ACTIVITY: Search the listing below for the line containing "This screenshot has height=2576, width=826.". From there through the line containing "The width and height of the screenshot is (319, 2576).", transcribe every line exactly, both ends included.

INPUT DATA:
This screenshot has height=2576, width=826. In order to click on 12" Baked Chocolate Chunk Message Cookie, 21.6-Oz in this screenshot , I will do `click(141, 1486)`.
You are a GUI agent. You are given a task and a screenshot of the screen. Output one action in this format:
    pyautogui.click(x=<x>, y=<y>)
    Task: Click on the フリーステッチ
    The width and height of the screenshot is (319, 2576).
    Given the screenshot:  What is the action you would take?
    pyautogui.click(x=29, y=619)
---
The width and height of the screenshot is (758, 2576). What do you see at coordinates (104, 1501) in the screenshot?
...
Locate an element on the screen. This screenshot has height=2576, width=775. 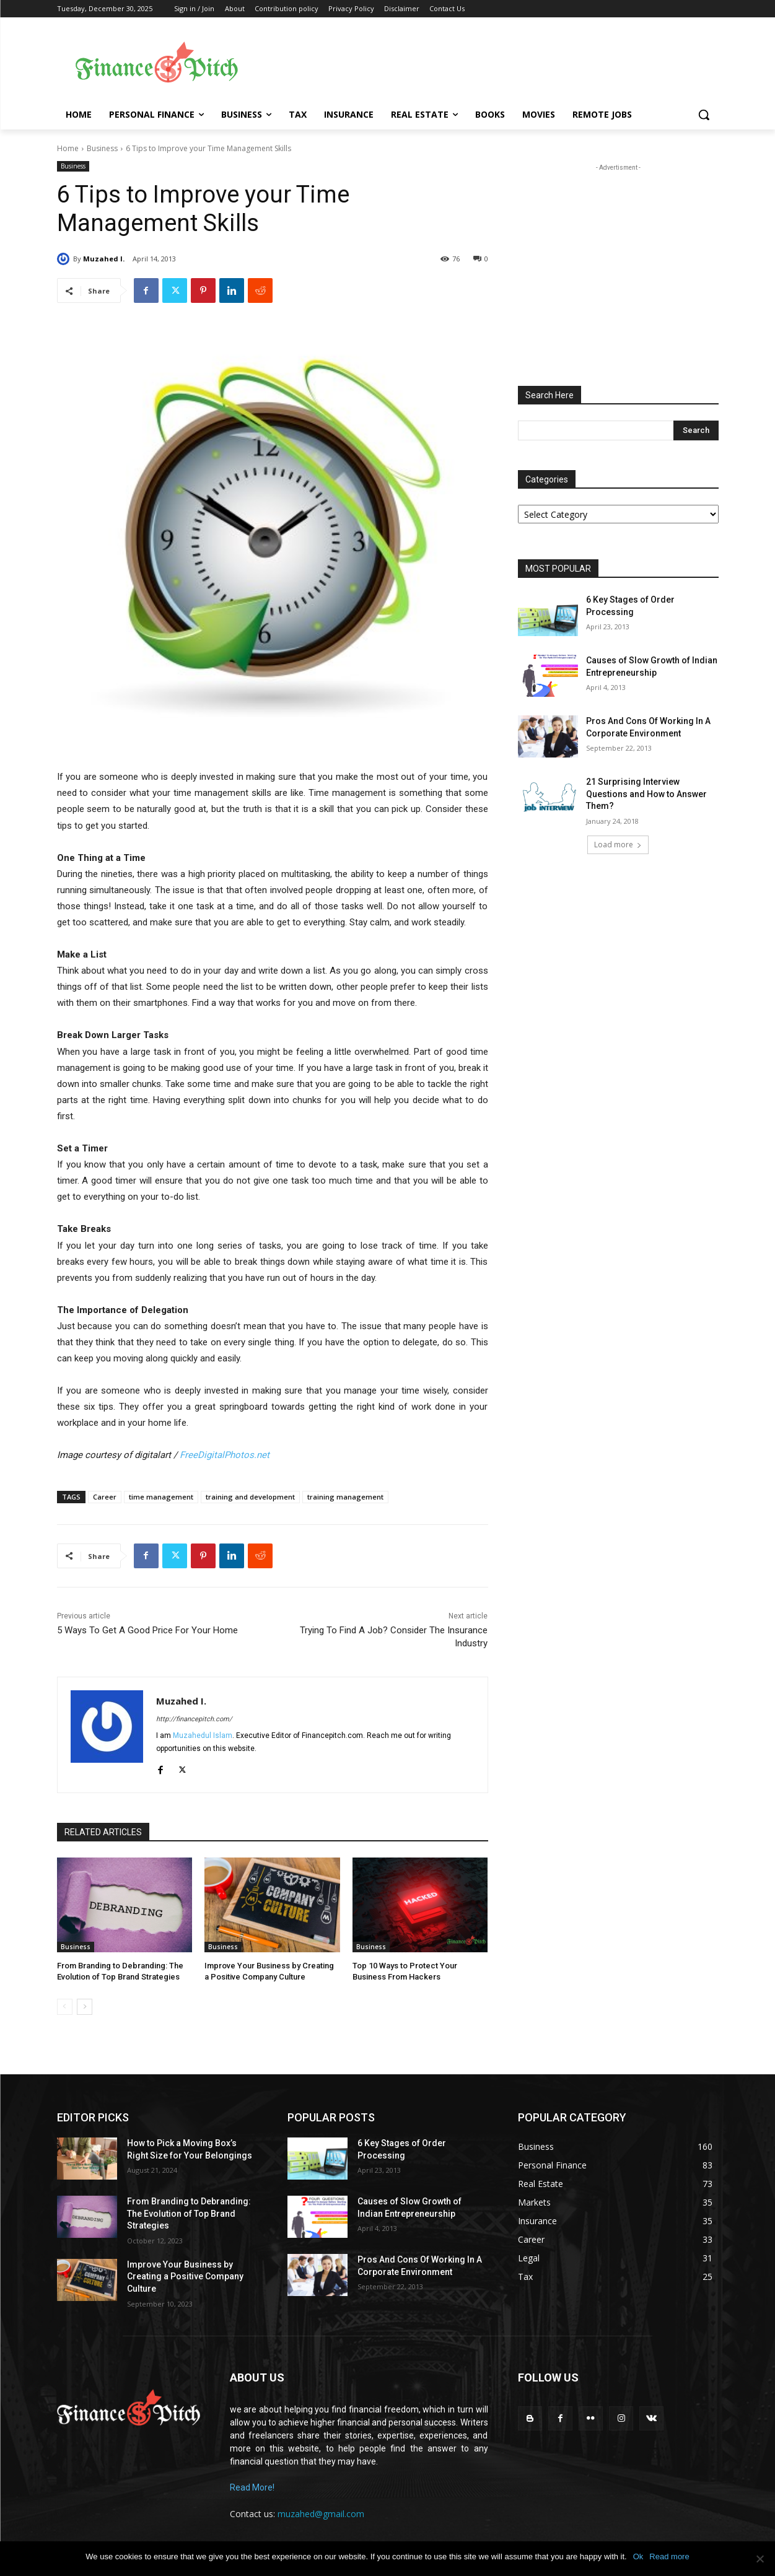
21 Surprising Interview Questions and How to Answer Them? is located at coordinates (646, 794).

REPLY:
This screenshot has height=2576, width=826. In order to click on 12" Baked Chocolate Chunk Message Cookie, 21.6-Oz in this screenshot , I will do `click(141, 1486)`.
You are a GUI agent. You are given a task and a screenshot of the screen. Output one action in this format:
    pyautogui.click(x=<x>, y=<y>)
    Task: Click on the フリーステッチ
    The width and height of the screenshot is (319, 2576).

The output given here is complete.